◆ Saved entries ◆

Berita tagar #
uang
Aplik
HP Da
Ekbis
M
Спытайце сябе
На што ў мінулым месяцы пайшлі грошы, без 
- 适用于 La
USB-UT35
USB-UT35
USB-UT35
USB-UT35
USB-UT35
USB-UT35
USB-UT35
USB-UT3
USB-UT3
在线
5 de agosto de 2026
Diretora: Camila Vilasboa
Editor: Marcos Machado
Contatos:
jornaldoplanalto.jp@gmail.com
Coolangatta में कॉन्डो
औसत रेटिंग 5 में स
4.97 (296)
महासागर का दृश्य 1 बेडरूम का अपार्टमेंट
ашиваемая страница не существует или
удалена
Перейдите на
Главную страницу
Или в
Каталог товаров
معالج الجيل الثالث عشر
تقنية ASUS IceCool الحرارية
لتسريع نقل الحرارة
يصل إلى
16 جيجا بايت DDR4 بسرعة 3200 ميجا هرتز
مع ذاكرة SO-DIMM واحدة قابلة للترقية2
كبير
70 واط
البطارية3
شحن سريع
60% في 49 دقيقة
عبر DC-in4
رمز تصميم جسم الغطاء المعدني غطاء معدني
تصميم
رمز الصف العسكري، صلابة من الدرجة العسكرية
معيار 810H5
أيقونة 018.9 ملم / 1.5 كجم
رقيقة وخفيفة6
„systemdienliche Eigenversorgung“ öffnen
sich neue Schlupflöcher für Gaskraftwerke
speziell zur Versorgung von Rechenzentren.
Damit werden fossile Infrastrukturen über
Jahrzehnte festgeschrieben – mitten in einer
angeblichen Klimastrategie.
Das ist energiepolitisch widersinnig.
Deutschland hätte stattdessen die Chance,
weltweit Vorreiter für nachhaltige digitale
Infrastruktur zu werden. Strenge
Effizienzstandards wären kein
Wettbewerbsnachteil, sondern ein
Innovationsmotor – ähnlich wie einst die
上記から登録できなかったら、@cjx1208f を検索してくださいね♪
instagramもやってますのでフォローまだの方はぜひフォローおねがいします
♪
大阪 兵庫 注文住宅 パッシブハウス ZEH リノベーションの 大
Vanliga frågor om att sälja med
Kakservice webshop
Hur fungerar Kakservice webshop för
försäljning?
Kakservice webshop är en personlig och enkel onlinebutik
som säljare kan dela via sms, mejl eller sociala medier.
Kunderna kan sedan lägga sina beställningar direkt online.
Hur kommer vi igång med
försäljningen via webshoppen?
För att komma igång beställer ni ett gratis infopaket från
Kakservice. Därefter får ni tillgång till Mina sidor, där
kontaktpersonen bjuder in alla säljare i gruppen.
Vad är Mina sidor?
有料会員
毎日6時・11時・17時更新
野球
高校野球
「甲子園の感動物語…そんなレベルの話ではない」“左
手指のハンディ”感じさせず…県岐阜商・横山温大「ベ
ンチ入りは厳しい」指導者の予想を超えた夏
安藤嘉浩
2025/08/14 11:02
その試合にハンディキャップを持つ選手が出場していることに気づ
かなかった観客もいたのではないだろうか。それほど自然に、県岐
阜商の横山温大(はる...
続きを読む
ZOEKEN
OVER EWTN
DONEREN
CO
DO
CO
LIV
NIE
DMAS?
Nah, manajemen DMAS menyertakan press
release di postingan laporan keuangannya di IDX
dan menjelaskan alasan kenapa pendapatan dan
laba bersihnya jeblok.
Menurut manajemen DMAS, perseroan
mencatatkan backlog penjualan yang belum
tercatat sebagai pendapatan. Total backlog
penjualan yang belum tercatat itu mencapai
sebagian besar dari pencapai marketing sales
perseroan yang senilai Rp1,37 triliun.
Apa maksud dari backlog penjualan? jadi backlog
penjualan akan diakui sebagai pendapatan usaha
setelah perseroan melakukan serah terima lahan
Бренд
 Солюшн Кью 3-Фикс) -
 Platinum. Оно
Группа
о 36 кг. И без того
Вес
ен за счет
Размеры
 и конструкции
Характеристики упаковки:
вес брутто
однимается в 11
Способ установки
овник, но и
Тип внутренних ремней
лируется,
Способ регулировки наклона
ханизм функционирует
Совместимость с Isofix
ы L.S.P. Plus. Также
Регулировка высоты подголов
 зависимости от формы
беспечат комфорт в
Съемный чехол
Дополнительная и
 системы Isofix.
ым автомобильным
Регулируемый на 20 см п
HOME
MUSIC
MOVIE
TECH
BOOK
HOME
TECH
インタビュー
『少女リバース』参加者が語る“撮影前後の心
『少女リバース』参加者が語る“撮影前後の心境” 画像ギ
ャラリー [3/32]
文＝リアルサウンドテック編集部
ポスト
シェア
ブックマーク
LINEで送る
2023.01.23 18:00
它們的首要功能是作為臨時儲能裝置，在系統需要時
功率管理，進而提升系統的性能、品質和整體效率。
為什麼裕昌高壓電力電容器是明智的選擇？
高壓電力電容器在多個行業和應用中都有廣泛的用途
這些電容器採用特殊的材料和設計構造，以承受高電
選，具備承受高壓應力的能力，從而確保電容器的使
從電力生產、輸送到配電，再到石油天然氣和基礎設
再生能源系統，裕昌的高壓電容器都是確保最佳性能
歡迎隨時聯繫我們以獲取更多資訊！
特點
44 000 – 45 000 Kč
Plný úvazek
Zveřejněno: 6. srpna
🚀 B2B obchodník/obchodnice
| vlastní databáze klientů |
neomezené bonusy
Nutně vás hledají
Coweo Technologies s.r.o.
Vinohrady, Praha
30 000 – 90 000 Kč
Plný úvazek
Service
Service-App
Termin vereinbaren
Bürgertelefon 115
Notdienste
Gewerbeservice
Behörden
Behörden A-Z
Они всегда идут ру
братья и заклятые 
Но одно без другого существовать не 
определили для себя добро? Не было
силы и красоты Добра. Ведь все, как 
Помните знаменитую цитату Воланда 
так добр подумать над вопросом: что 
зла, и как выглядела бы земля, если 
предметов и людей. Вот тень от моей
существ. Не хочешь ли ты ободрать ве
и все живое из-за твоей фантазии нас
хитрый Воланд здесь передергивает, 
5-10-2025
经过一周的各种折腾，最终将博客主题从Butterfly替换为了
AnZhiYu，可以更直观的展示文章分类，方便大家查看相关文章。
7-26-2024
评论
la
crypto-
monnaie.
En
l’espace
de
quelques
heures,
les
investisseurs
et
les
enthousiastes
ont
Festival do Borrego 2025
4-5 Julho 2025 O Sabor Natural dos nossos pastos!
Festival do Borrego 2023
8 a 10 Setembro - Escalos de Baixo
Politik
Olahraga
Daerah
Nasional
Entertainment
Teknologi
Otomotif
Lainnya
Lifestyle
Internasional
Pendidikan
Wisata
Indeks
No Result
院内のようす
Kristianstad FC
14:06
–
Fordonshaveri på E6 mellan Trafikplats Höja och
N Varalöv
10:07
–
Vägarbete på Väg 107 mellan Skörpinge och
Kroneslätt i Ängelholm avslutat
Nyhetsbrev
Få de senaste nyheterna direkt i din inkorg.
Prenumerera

◆ Exercise ◆
From the entries, report every line in which the string "mellan" occurs.

◆ Response below ◆
Fordonshaveri på E6 mellan Trafikplats Höja och
Vägarbete på Väg 107 mellan Skörpinge och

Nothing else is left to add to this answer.